Pour la Russie, avoir accueilli le tournoi de la Coupe des Confédérations, c’est une répétition générale du Mondial 2018. Le tout sur fond de préparations en retard et d’une tension politique croissante. Reportage éclairci par des témoignages de Belges revenus de Russie.

Rétro. Début 2009, la Russie annonce qu’elle souhaite organiser le Mondial 2018 ou l’édition suivante. Au dernier tour, elle est confrontée à la concurrence de l’Angleterre ainsi que des duos Pays-Bas/Belgique et Espagne/Portugal. Le 2 décembre 2010, la FIFA vote en faveur de la Russie, qui obtient treize voix au deuxième tour. Le duo ibérique a sept points, les plats pays deux. L’Angleterre a été éliminée dès le premier tour.

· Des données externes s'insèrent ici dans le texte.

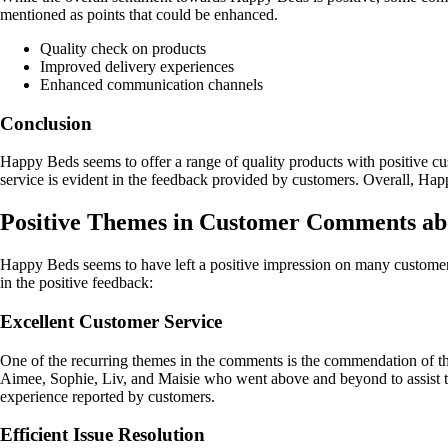
mentioned as points that could be enhanced.
Quality check on products
Improved delivery experiences
Enhanced communication channels
Conclusion
Happy Beds seems to offer a range of quality products with positive 
service is evident in the feedback provided by customers. Overall, Happ
Positive Themes in Customer Comments a
Happy Beds seems to have left a positive impression on many custome
in the positive feedback:
Excellent Customer Service
One of the recurring themes in the comments is the commendation of th
Aimee, Sophie, Liv, and Maisie who went above and beyond to assist them
experience reported by customers.
Efficient Issue Resolution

Des rumeurs de corruption commencent immédiatement à circuler. L’Angleterre se sent trahie par la victoire de la Russie (et du Qatar pour 2022). D’après la Football Association anglaise, tout indique que les deux pays ont acheté des voix. La FA balaie de la table le rapport de la FIFA, paru en novembre 2015, qui déclare non fondées les accusations. Le président de la fédération, Greg Dyke, plaide en faveur d’une nouvelle enquête tandis que son prédécesseur, David Bernstein, appelle les membres de l’UEFA à boycotter les deux tournois. Le DFB, la fédération allemande, va jusqu’à prier l’UEFA de quitter la FIFA jusqu’à l’ouverture d’une enquête honnête.

Vitali Mutko, le ministre russe du Sport et le président du comité qui a obtenu l’organisation du Mondial, ne se laisse pas faire. Il accuse le football anglais de corruption profondément ancrée et estime que la FA doit cesser de pleurnicher. Plus tard, il tempère ses propos en déclarant que « chaque pays est en proie à la corruption. Il suffit de chercher assez longtemps et assez en profondeur pour en trouver la trace. »

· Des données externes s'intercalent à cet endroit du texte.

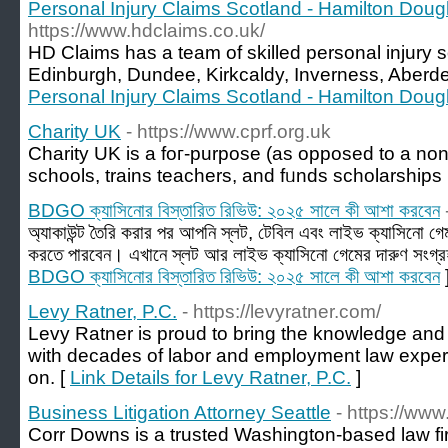
Personal Injury Claims Scotland - Hamilton Doug
https://www.hdclaims.co.uk/
HD Claims has a team of skilled personal injury s
Edinburgh, Dundee, Kirkcaldy, Inverness, Aberde
Personal Injury Claims Scotland - Hamilton Doug
Charity UK
- https://www.cprf.org.uk
Cһarity UK is a foг-purpose (as opposed to a non-p
schools, trains teachers, and fᥙnds scholarships
BDGO ক্যাসিনোর বিস্তারিত রিভিউ: ২০২৫ সালে কী আশা করবেন
অ্যাকাউন্ট তৈরি করার পর আপনি স্লট, টেবিল এবং লাইভ ক্যাসিনো 
করতে পারবেন। এখানে স্লট আর লাইভ ক্যাসিনো গেমের দারুণ সংগ্র
BDGO ক্যাসিনোর বিস্তারিত রিভিউ: ২০২৫ সালে কী আশা করবেন
Levy Ratner, P.C.
- https://levyratner.com/
Levy Ratner is proud to bring the knowledge and 
with decades of labor and employment law exper
on. [
Link Details for Levy Ratner, P.C.
]
Business Litigation Attorney Seattle
- https://ww
Corr Downs is a trusted Washington-based law fir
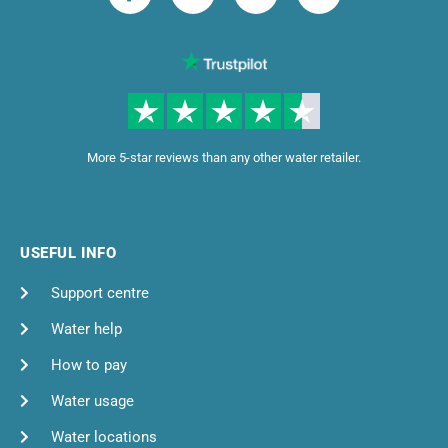
More 5-star reviews than any other water retailer.
USEFUL INFO
Support centre
Water help
How to pay
Water usage
Water locations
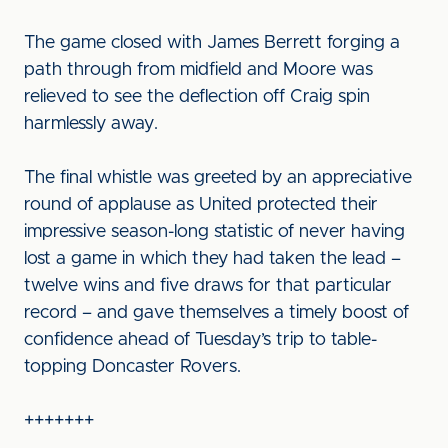
The game closed with James Berrett forging a
path through from midfield and Moore was
relieved to see the deflection off Craig spin
harmlessly away.
The final whistle was greeted by an appreciative
round of applause as United protected their
impressive season-long statistic of never having
lost a game in which they had taken the lead –
twelve wins and five draws for that particular
record – and gave themselves a timely boost of
confidence ahead of Tuesday’s trip to table-
topping Doncaster Rovers.
+++++++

Mutko, un glouton politique et un fana de sport, met toute son énergie dans l’organisation. Il devient président de la fédération russe de football, afin de mener à bien les préparatifs. Mais il n’est pas populaire en Russie. Les Russes le trouvent trop prétentieux, ce qui ressort du fait qu’il essaie constamment de parler anglais alors qu’il ne le maîtrise pas. Fin 2015 s’y ajoute le scandale de dopage. Bien que Mutko qualifie de fable le rapport de la WADA et que la plupart des Russes n’y attachent aucune importance, d’autres sont plus avisés. Ce n’est pas un hasard si à l’automne 2016, le ministre du Sport est bombardé vice-premier – un parmi beaucoup d’autres en Russie. Ça ressemble à une promotion mais en fait, le Kremlin le considère surtout comme un gibier qui doit être plus exposé à l’ire publique.

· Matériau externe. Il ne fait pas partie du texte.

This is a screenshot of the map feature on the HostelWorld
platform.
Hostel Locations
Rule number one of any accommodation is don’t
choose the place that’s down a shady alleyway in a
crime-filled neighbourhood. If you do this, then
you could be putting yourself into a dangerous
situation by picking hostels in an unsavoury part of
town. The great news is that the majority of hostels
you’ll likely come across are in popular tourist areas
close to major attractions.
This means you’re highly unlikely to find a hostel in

L’Europe découvre le président fédéral pendant l’EURO français, l’été passé. La Russie égalise contre l’Angleterre, dans la dernière minute, et les supporters russes se déchaînent. Une caméra repère Mutko derrière les panneaux publicitaires. Les poings serrés, il encourage les hooligans. Il s’est déjà rendu impopulaire en Occident en déclarant, avant les Jeux de Sotchi, que la loi russe interdisant la promotion de l’homosexualité resterait en vigueur pendant l’événement.

Les villes et les stades

Les villes-hôtesses sont au nombre de onze, pour douze stades. Moscou est la seule ville à avoir deux arènes : le nouveau stade du champion, le Spartak (Otkrytiye Arena, 45.000 places) et l’ancien colosse soviétique, le Luzhniki, où se déroule la finale. Le Luzhniki est le seul stade à pouvoir accueillir plus de 80.000 personnes.

Stade de Samara
Stade de Samara© REUTERS

Il est en rénovation, afin de répondre à toutes les normes. La Russie y disputera son premier match international en octobre, d’après le ministère du Sport. Outre Moscou, seules Saint-Pétersbourg (68.000) et Kazan (45.000) ont achevé leur stade. Le Fisht Olympic Stadium de Sotchi (48.000), conçu pour les Jeux olympiques d’hiver 2014, a été transformé en stade de football et à Volgograd, les autorités rénovent la Volgograd Arena (45.000). Le petit stade (35.000) de Iekaterinbourg, la seule ville située en Asie, est en cours de rénovation.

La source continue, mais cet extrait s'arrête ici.